Can you post the link with the name of the breeders ? It will lead people to the group and they can become a member and then see the post.


----------



## Skylar (Jul 29, 2016)

Wish I had that resource when I was looking for my minipoo. Thanks for posting.


----------



## MollyMuiMa (Oct 13, 2012)

Dechi said:


> I love this group !
> 
> Can you post the link with the name of the breeders ? It will lead people to the group and they can become a member and then see the post.


Don't know how! I guess other 'Facebookies' would probably find it just by putting the group's name in the Facebook search bar? It came up for me when I did a Facebook search with just the word 'Poodle' LOL! I know there are some members of PF that are members of it......maybe they will know. Just going to the 'group' on FB will give the info in their content. Lots of litters are posted all the time of all sizes but they also have lists of the breeders by poodle size.... great place!


----------



## Dechi (Aug 22, 2015)

Here is the linl to the FB group. Just look around, there are miniatures available.

https://www.facebook.com/groups/477...dPpgiDsmcOYck8dTp5hNOOhnRGdooAqoyJwPdgcY9raPM


----------



## sitstaypoodle (Apr 18, 2019)

Does anyone know if this FB group is still active?

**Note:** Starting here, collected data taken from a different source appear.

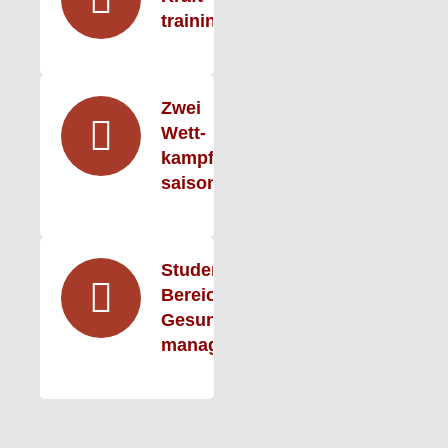
training
Zwei
Wett­
kampf­
saisons
Student im
Bereich
Gesundheits­
manage­ment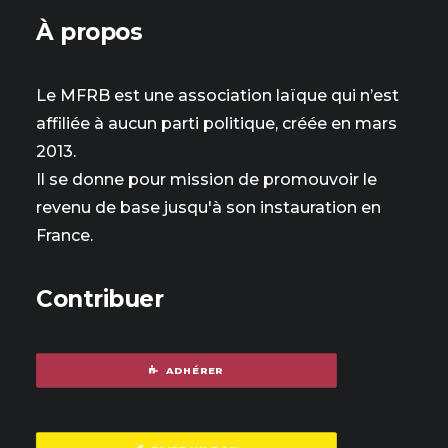
À propos
Le MFRB est une association laïque qui n’est
affiliée à aucun parti politique, créée en mars
2013.
Il se donne pour mission de promouvoir le
revenu de base jusqu'à son instauration en
France.
Contribuer
ADHÉRER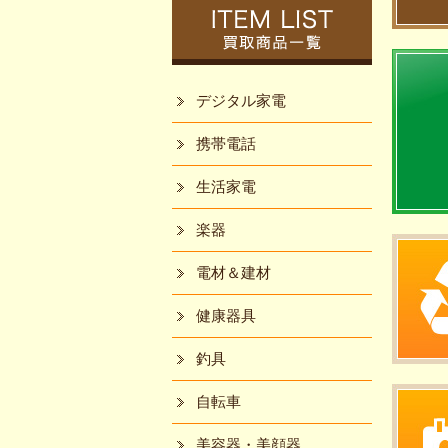
デジタル家電
携帯電話
生活家電
楽器
電材＆建材
健康器具
釣具
自転車
美容器・美顔器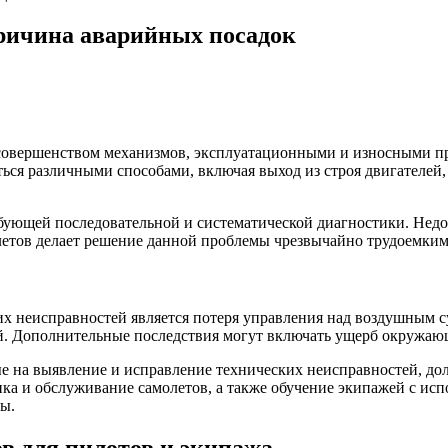
причина аварийных посадок
совершенством механизмов, эксплуатационными и износными пр
ться различными способами, включая выход из строя двигателей
бующей последовательной и систематической диагностики. Недо
летов делает решение данной проблемы чрезвычайно трудоемким
х неисправностей является потеря управления над воздушным с
. Дополнительные последствия могут включать ущерб окружающ
 на выявление и исправление технических неисправностей, до
ка и обслуживание самолетов, а также обучение экипажей с ис
ы.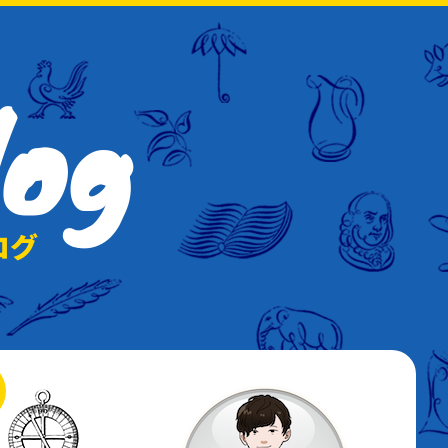
log
ログ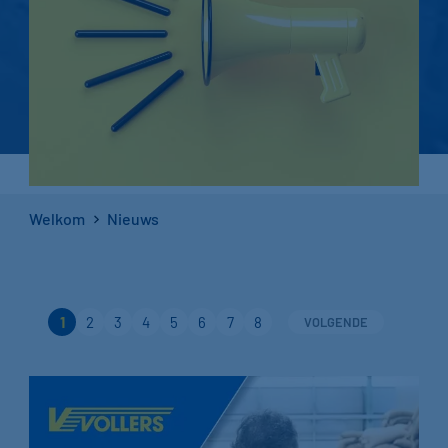
Welkom
Nieuws
1
2
3
4
5
6
7
8
VOLGENDE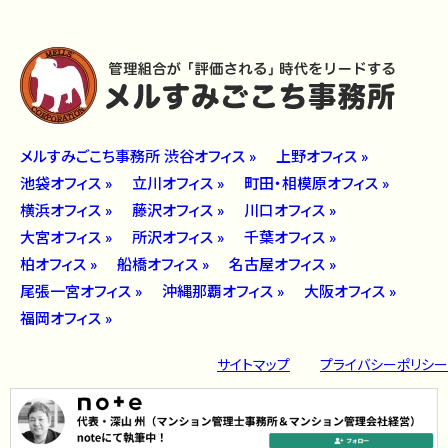
メルすみごこち事務所 渋谷オフィス »
上野オフィス »
池袋オフィス »
立川オフィス »
町田・相模原オフィス »
横浜オフィス »
藤沢オフィス »
川口オフィス »
大宮オフィス »
所沢オフィス »
千葉オフィス »
柏オフィス »
船橋オフィス »
名古屋オフィス »
尾張一宮オフィス »
沖縄那覇オフィス »
大阪オフィス »
福岡オフィス »
サイトマップ
プライバシーポリシー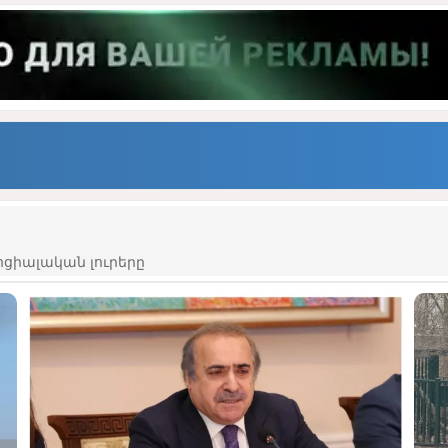
ցիալական լուրերը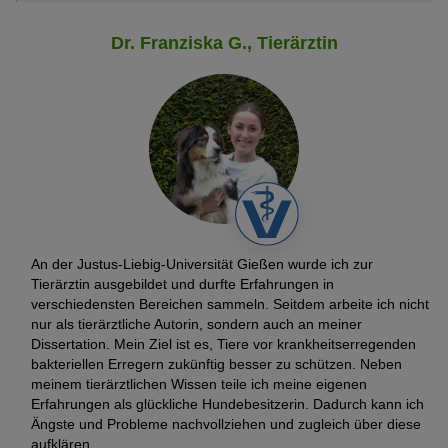
Dr. Franziska G., Tierärztin
An der Justus-Liebig-Universität Gießen wurde ich zur
Tierärztin ausgebildet und durfte Erfahrungen in
verschiedensten Bereichen sammeln. Seitdem arbeite ich nicht
nur als tierärztliche Autorin, sondern auch an meiner
Dissertation. Mein Ziel ist es, Tiere vor krankheitserregenden
bakteriellen Erregern zukünftig besser zu schützen. Neben
meinem tierärztlichen Wissen teile ich meine eigenen
Erfahrungen als glückliche Hundebesitzerin. Dadurch kann ich
Ängste und Probleme nachvollziehen und zugleich über diese
aufklären.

I put in a request to join, but haven't heard anything.


----------



## twyla (Apr 28, 2010)

Sometimes it takes a bit, yes it is very active


----------



## lciano (Dec 26, 2019)

sitstaypoodle said:


> Does anyone know if this FB group is still active? I put in a request to join, but haven't heard anything.


Me too ! Still waiting.


----------



## Lily5949 (Jan 10, 2020)

I am also still waiting


----------



## twyla (Apr 28, 2010)

Lily5949 said:


> I am also still waiting


It is still active, I would contact them again because you know holidays


----------